Repeat exactly, and only, the lines from the one containing "ФИЛИАЛА ПРИНЯЛИ УЧАСТИЕ НА" through the last line of the data below.

-- Provided entries follows --

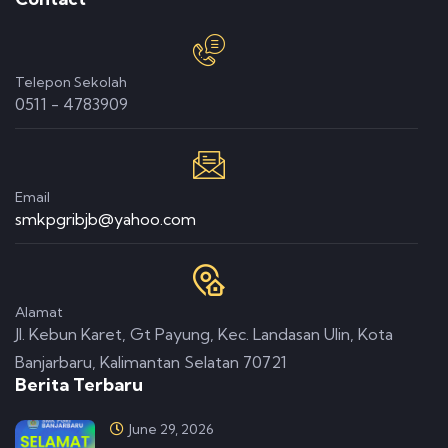
Telepon Sekolah
0511 - 4783909
Email
smkpgribjb@yahoo.com
Alamat
Jl. Kebun Karet, Gt Payung, Kec. Landasan Ulin, Kota
Banjarbaru, Kalimantan Selatan 70721
Berita Terbaru
June 29, 2026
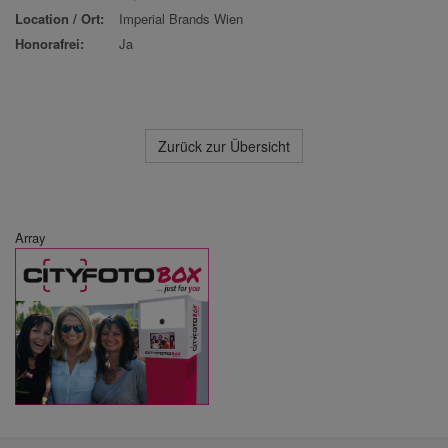
Location / Ort:
Imperial Brands Wien
Honorafrei:
Ja
Zurück zur Übersicht
Array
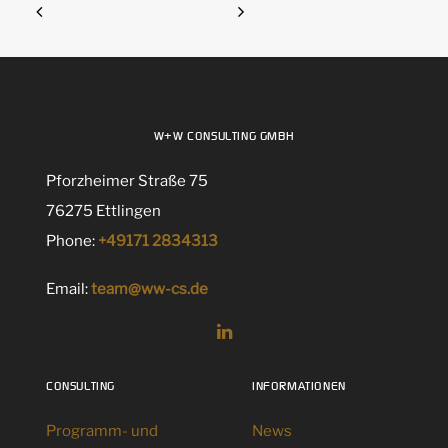
W+W CONSULTING GMBH
Pforzheimer Straße 75
76275 Ettlingen
Phone:
+49171 2834313
Email:
team@ww-cs.de
CONSULTING
INFORMATIONEN
Programm- und
News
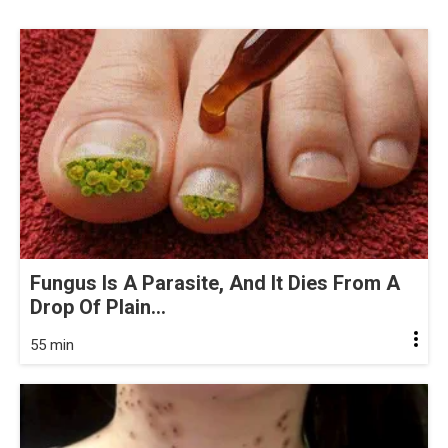
Fungus Is A Parasite, And It Dies From A
Drop Of Plain...
55 min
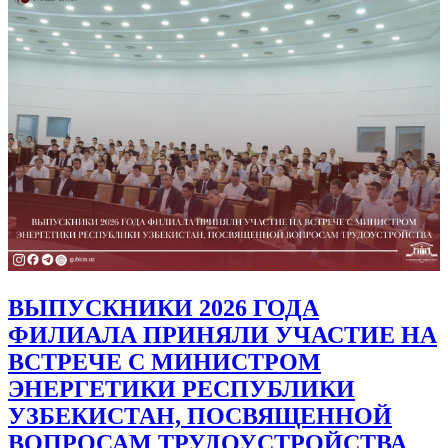
ВЫПУСКНИКИ 2026 ГОДА
ФИЛИАЛА ПРИНЯЛИ УЧАСТИЕ НА
ВСТРЕЧЕ С МИНИСТРОМ
ЭНЕРГЕТИКИ РЕСПУБЛИКИ
УЗБЕКИСТАН, ПОСВЯЩЕННОЙ
ВОПРОСАМ ТРУДОУСТРОЙСТВА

-- Provided entries concluded --

#### Answer for this exercise
ФИЛИАЛА ПРИНЯЛИ УЧАСТИЕ НА
ВСТРЕЧЕ С МИНИСТРОМ
ЭНЕРГЕТИКИ РЕСПУБЛИКИ
УЗБЕКИСТАН, ПОСВЯЩЕННОЙ
ВОПРОСАМ ТРУДОУСТРОЙСТВА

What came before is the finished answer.